Voynich Manuscript is dubbed as one of the most mysterious books, for the reason al 240 pages of the book are incredibly varied in subjects and contains weird images. Ranging from pictures of dozens of naked women, along with some men, in interconnected water bodies; various plants, of which many are completely unknown and astronomical diagrams, only a few of which match the views of the sky from Earth. Among the other eerie stuff that is contained in the book, the text is inscribed in a script and several unsuccessful attempts have been made to decipher its contents.

The Manuscript is thought to have transcribed in the early 15th century, according to the results of carbon-dating of the vellum (animal skin mainly prepared as a material to write on) it was written on and is titled after a Polish book dealer, Wilfrid Voynich, who purchased it in early 1912. Since its discovery over a century ago, cryptographers have been losing their heads to decipher its contents. Two researchers from the University of Alberta, Canada, made the latest attempts to translate its contents using artificial intelligence at their disposal.

Greg Kondrak, Professor of Computing Science at the university, and Bradley Hauer, a graduate student under him, ran an initial set of algorithms and concluded the script was likely a cypher whose base writing was in Hebrew. The language conclusions were made after comparing samples of 380 different languages in use today, from the Universal Declaration of Human Rights. Kondrak initially thought that the language was some pattern of Arabic, but was astonished when the AI program concluded it to be a Hebrew derivative.
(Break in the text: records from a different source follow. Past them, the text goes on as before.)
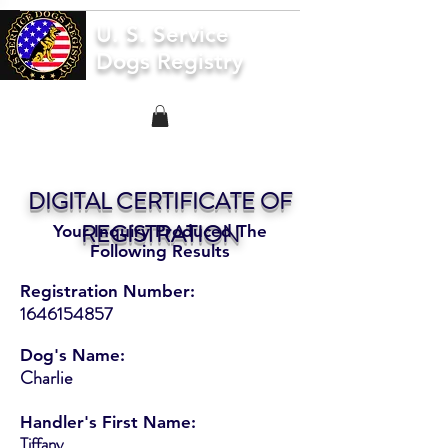
U. S. Service
Dogs Registry
DIGITAL CERTIFICATE OF
REGISTRATION
Your Inquiry Produced The
Following Results
Registration Number:
1646154857
Dog's Name:
Charlie
Handler's First Name:
Tiffany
The study of Kondrak and Hauer, published in Transactions of the Association of Computational Linguistics, states that an AI algorithm trained to recognise hundreds of languages determined the Voynich Manuscript to be encoded Hebrew. Still, the experts are in denial, and cryptographer Elonka Dunin tells Mental Floss that “I have very little faith in it. Hebrew and dozens of other languages have been identified before. Everyone sees what they want to see.”

The researchers from the University of Alberta aren’t the first ones to claim the identity of the language of the Voynich Manuscript, and they won’t be the last either. Until the full text is decoded into a meaningful expression, the manuscript remains as mysterious today as it did 100 years ago. If we are to agree with cryptographers like Dunin who think the Manuscript might be a constructed language, a complete hoax, or even a product of mental illness, it’s a mystery without a gratifying explanation.